By PAUL LUNGEN, Staff Reporter
Thursday, 21 February 2008
TORONTO — It took until nearly the end of the program for someone to finally mention "the elephant in the room." But in a question-and-answer period, the two speakers, one a Jew, the other a Hindu, were asked to comment on the dangers both groups faced from radical Islam.
Until then, Ramesh Rao, a spokesman for the Hindu American Foundation (HAF) and Rabbi Roy Tanenbaum of Beth Tzedec Congregation, left, had largely – though not entirely – skirted the topic, focusing instead on community continuity strategies, discrimination (in particular on university campuses) and media distortions of their communities.
Rabbi Tanenbaum and Rao were the featured speakers at a business lunch lecture at the law offices of Minden Gross. The night before the two addressed another group at the York Woods Library Theatre. They were sponsored by The Speakers Action Group, an organization pledged to promoting tolerance and knowledge of issues that span communities.
Speaking on "Hinduphobia and Anti-Semitism: common issues," Rao said Israel and India are criticized when they defend themselves from radical Islamic aggression. Hindus ought to support Israel when it defends itself and Jews should support India when it fights back, he said.
Rao, a professor of communication studies at Longwood University in Virginia, referred to India’s longstanding "effort to make Muslims and Islam part of its composite culture."
Despite that, he continued, India had fought three wars with Muslim Pakistan, and Pakistan-trained terrorists have attacked India on repeated occasions.
"India is seeking to be a progressive, democratic nation that is struggling to deal with this without demonizing a very large group," he said.
Muslim extremism is a threat not only to India and Israel, but "around the world," he added.
Rabbi Tanenbaum agreed with that latter contention, saying "radical Islam poses threats to the world and to Israel and India in particular."
That goes some way to explaining Israel's and India's recent co-operation in launching an Israeli surveillance satellite atop an Indian rocket to gather intelligence over Pakistan and China, he said.
Rabbi Tanenbaum said the Jewish and Hindu communities face challenges that can bring them together.
Rao began his presentation by noting similarities in the Jewish and Hindu traditions. Both are spiritual, faith communities that have faced "challenges throughout history."
The Hindu American Foundation was created five years ago and has had to face misconceptions about Hindus in academe, the press and among lawmakers. One U.S. congressman, introduced to a HAF group, asked if they were Sunni or Shia (Muslims), he said.
Hindus have been saddled with three stereotypes: cows, caste and curry. Those have even been found in school texts in California, he said.
In universities, academics treat Hindu traditions and religious beliefs in a way that "pathologizes and anthropologizes Hindus as aberrant faith followers."

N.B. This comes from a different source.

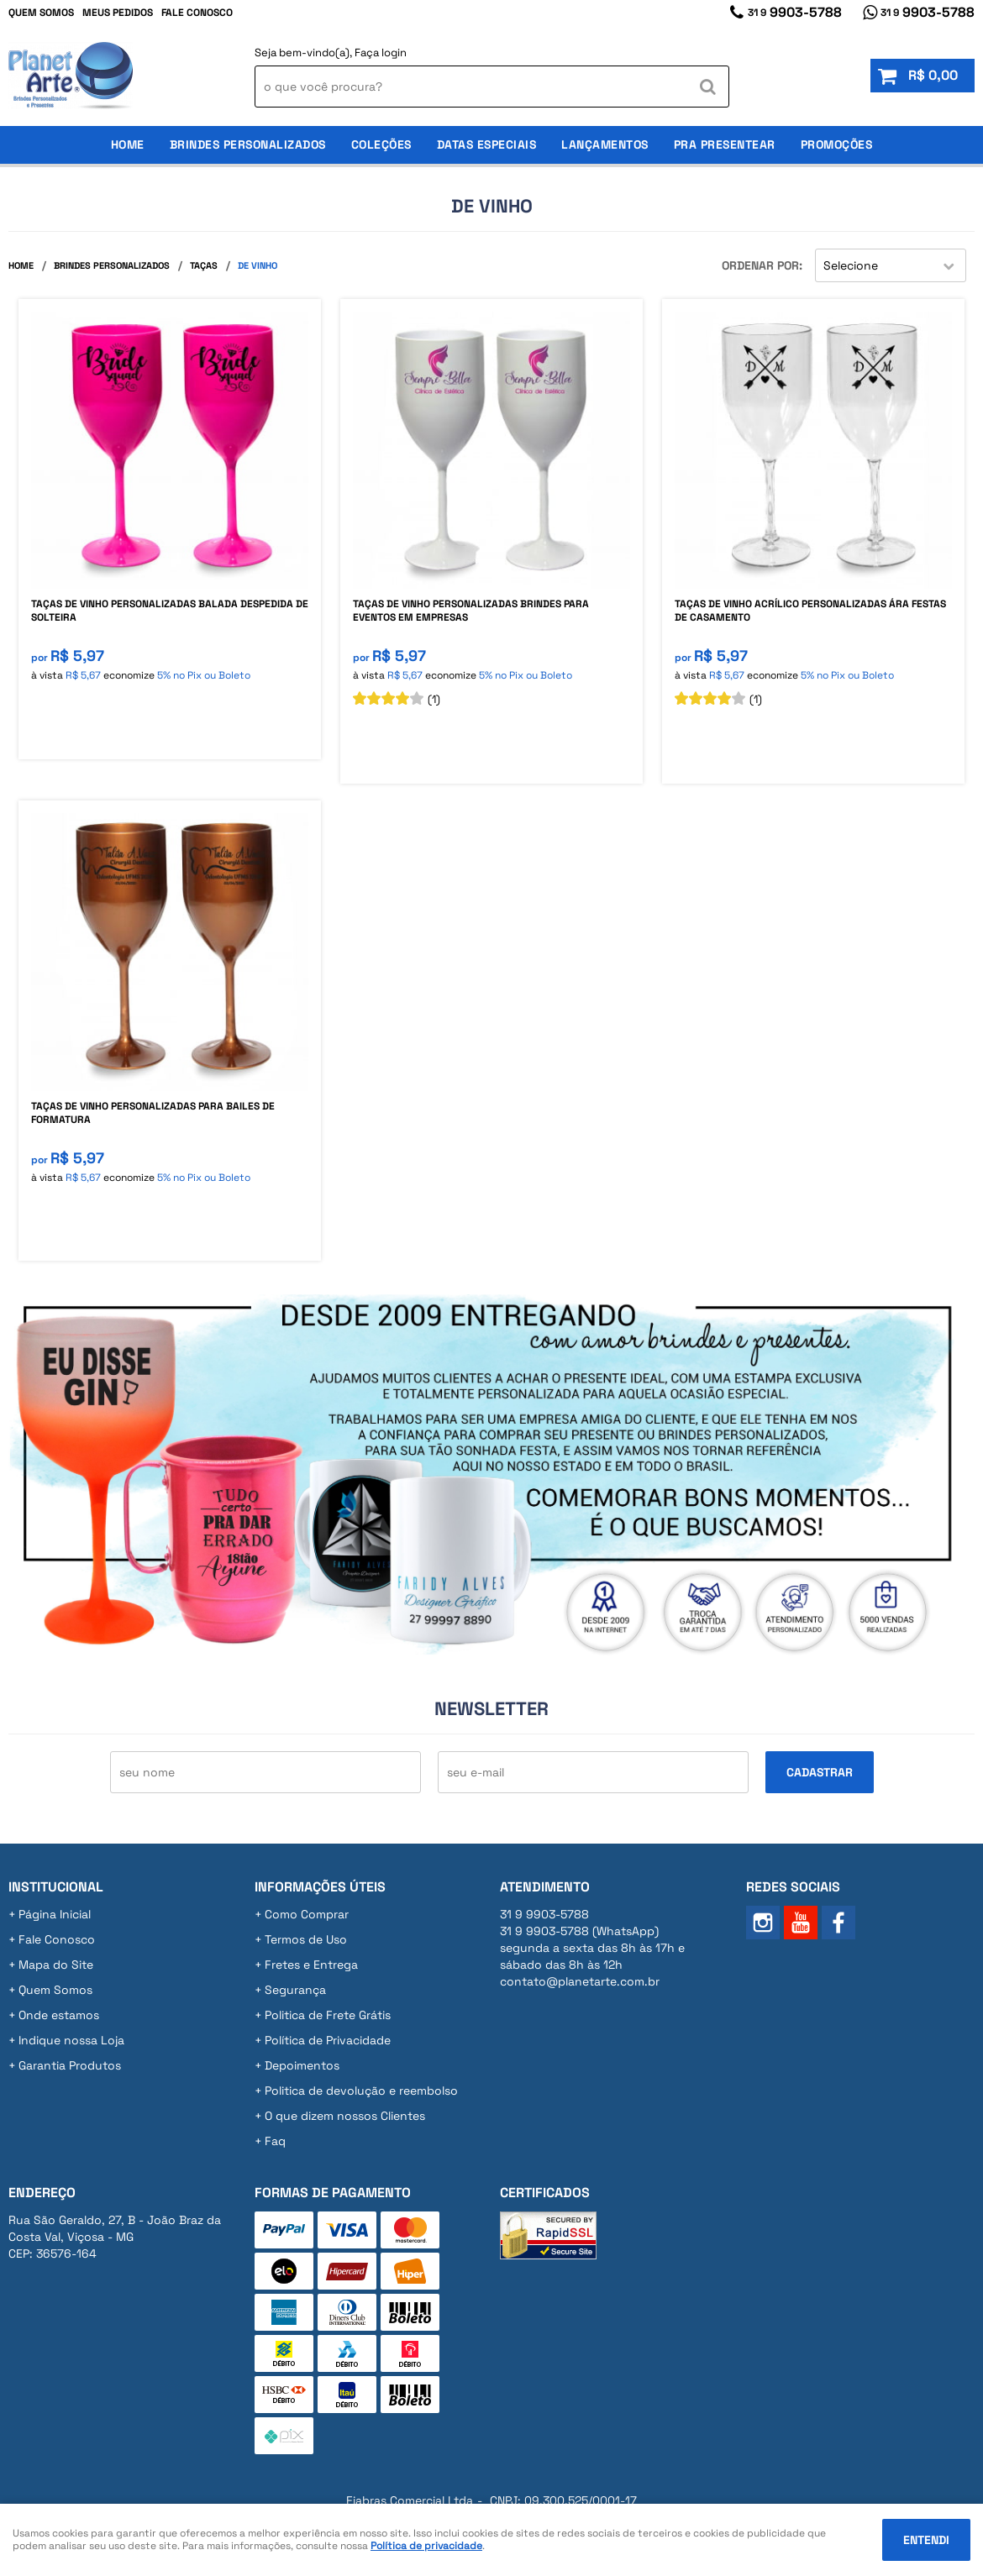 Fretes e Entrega (311, 1964)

Rabbi Tanenbaum began by pointing out that Jews had lived peacefully in India for millennia and that 1948 was momentous for both as India and Israel achieved independence that year.

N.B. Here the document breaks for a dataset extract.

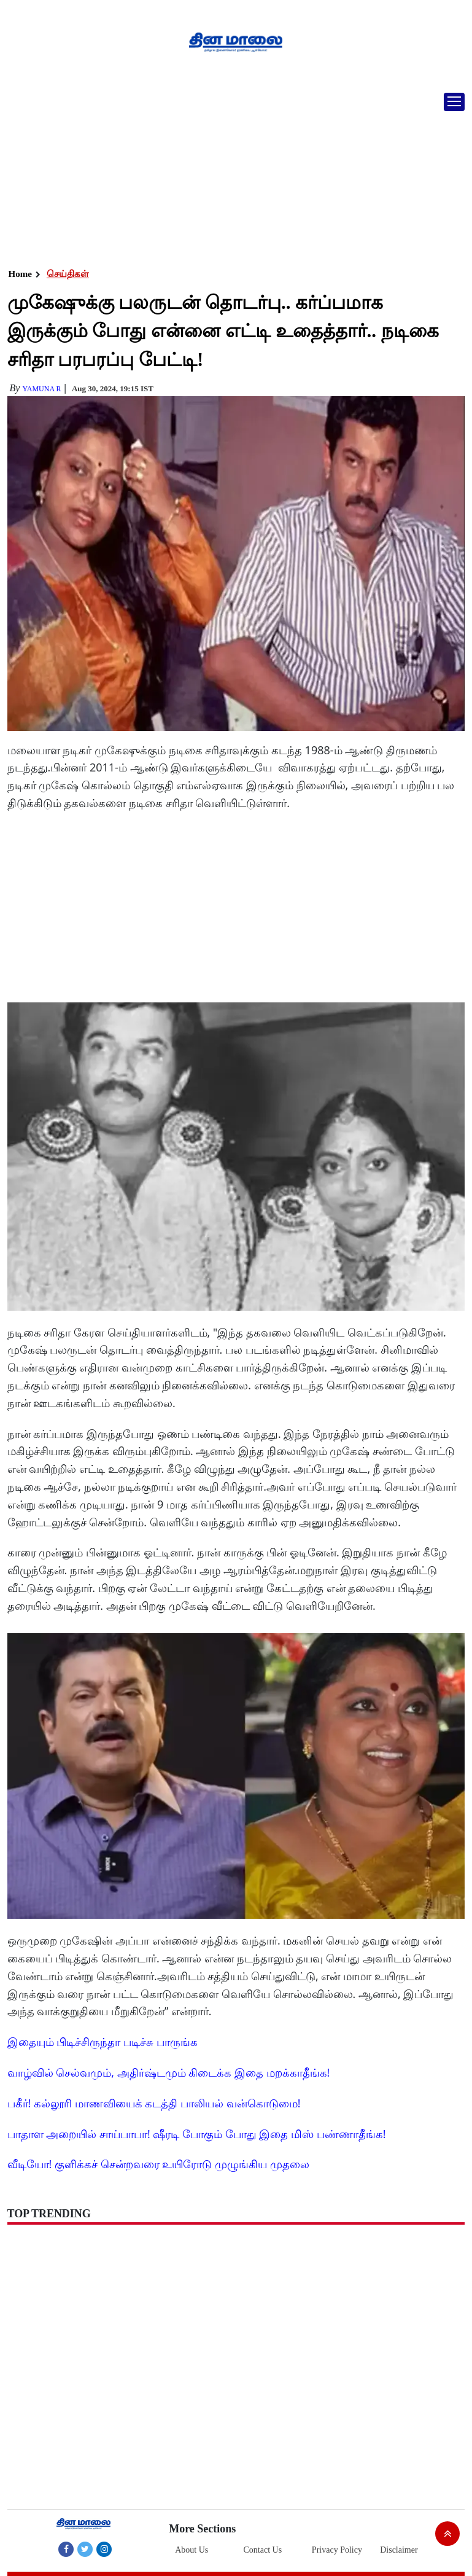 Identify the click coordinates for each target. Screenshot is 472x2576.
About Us (191, 2550)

He reviewed aspects of modern Jewish history, and noted that Jews as a minority have historically been out of sync with mainstream society. To conform better to the mainstream, Jews have assimilated but as a result, have lost many of the distinctive features of earlier Jewish life. He referred to 18th-century Enlightenment philosopher Moses Mendelssohn’s advice that a Jew should be a mensch in the street and a Jew at home, saying that approach helped Jews integrate but it cost them some of their identity.
Hindus had told him their community had experienced much the same thing, Rabbi Tanenbaum added.
During the question period, one member of the audience suggested Mendelssohn’s advice was in concert with Jewish law, which required Jews to conform to local laws, and might be applicable to Muslims and other immigrants to better integrate them into host societies.